Transcribe the entries below exactly from their first line through the line containing "de pessoas, como", and let no picture into the copy.
---------- Records for this exercise ----------
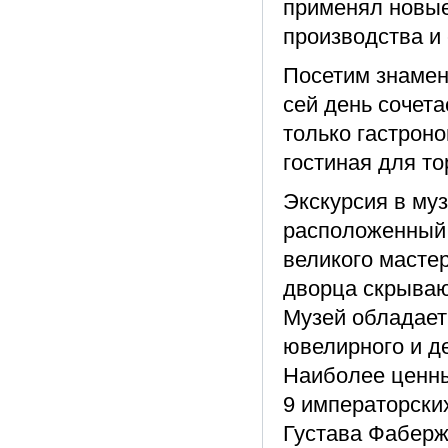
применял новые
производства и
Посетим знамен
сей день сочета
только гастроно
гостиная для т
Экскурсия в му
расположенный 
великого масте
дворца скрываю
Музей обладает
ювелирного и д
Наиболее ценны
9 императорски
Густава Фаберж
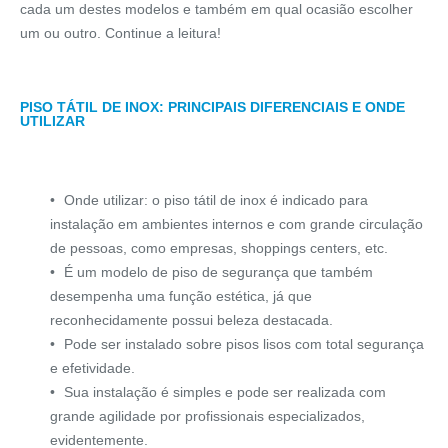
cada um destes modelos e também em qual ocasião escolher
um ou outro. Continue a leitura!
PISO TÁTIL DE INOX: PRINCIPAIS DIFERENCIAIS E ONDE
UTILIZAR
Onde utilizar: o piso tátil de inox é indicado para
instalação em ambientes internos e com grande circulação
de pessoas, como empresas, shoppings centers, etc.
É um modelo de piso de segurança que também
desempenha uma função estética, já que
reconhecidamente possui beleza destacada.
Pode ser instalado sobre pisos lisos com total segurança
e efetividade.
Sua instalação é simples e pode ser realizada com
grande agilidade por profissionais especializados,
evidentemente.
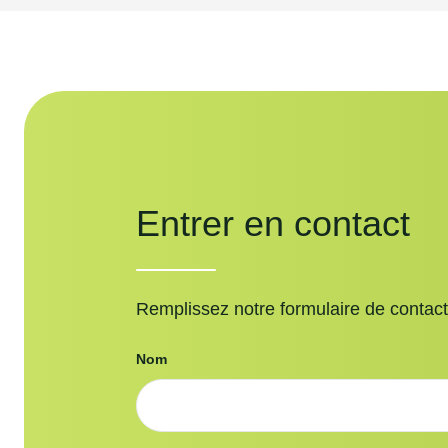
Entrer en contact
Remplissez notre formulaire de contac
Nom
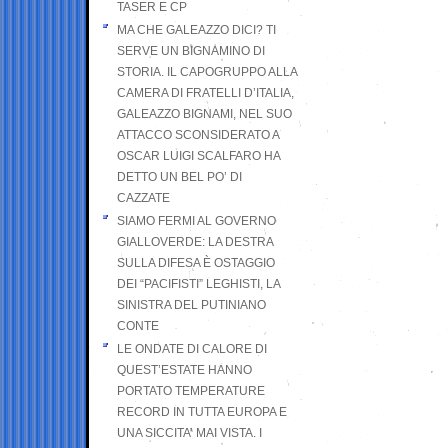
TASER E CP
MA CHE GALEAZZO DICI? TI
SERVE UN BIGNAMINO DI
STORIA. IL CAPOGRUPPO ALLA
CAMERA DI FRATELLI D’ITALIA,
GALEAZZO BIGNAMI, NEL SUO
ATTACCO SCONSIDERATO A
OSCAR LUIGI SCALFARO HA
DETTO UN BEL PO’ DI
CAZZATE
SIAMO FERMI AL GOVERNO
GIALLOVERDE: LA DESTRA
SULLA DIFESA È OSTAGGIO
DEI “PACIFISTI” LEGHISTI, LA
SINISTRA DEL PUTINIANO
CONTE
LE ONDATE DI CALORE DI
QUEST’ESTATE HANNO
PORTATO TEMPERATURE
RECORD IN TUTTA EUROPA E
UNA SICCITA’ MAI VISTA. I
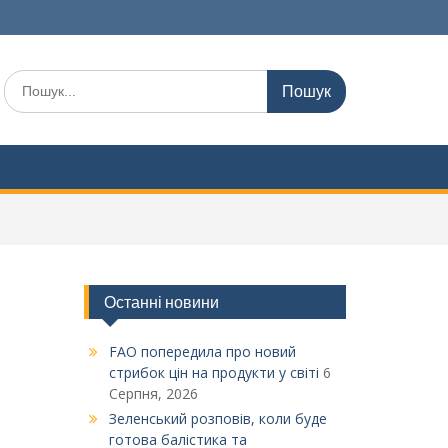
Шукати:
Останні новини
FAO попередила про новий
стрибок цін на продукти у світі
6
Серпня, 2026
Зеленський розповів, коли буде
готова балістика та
----------
Written reply:
применял новые
производства и
Посетим знамен
сей день сочета
только гастроно
гостиная для т
Экскурсия в му
расположенный 
великого масте
дворца скрываю
Музей обладает
ювелирного и д
Наиболее ценны
9 императорски
Густава Фаберж
cada um destes modelos e também em qual ocasião escolher
um ou outro. Continue a leitura!
PISO TÁTIL DE INOX: PRINCIPAIS DIFERENCIAIS E ONDE
UTILIZAR
Onde utilizar: o piso tátil de inox é indicado para
instalação em ambientes internos e com grande circulação
de pessoas, como empresas, shoppings centers, etc.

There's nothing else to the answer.